Extracted data entries:
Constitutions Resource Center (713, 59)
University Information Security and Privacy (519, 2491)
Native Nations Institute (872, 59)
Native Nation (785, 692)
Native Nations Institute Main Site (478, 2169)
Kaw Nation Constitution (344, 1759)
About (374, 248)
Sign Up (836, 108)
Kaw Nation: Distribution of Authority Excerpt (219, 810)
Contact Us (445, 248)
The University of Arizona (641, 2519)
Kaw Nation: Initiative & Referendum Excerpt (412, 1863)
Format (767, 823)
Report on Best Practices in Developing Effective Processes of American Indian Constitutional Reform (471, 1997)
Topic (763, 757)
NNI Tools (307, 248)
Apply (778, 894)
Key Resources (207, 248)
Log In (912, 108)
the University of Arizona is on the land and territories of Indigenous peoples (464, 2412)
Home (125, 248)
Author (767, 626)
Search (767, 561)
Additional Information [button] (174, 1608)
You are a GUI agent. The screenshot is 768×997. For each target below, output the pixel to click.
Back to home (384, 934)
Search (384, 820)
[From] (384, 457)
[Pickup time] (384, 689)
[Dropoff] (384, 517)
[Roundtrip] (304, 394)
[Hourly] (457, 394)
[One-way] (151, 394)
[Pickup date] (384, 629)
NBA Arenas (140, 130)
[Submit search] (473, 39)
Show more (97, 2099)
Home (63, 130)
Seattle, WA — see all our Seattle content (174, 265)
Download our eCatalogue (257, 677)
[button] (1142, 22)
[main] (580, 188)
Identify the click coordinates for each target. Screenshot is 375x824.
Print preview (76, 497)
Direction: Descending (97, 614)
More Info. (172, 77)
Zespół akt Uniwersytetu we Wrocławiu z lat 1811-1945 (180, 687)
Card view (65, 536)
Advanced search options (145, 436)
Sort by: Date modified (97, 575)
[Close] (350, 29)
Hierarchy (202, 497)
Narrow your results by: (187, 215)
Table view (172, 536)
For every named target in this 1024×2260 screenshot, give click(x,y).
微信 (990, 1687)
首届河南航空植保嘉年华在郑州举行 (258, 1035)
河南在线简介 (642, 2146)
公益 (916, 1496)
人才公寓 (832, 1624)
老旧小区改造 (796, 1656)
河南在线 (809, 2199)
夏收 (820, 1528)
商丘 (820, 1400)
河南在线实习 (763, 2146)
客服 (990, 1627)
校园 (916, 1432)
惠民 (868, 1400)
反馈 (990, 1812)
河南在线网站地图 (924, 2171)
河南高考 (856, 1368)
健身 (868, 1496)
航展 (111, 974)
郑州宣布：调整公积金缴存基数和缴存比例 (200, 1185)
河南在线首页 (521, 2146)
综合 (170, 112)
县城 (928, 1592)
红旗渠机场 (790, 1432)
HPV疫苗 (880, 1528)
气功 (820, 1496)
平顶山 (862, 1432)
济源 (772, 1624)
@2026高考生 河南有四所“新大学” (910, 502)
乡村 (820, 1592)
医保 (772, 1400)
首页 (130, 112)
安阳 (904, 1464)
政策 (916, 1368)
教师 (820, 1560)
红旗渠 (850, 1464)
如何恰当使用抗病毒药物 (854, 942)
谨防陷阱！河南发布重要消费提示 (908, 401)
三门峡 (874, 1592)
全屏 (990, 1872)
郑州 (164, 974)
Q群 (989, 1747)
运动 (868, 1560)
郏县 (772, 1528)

What the task asks
Check every line of the records, and copy the ones that hold the word "each".

Exercise result
You are a GUI agent. The screenshot is 768×997. For each target below, output the pixel to click.
Identify the click coordinates for each target. Screenshot is 375x824.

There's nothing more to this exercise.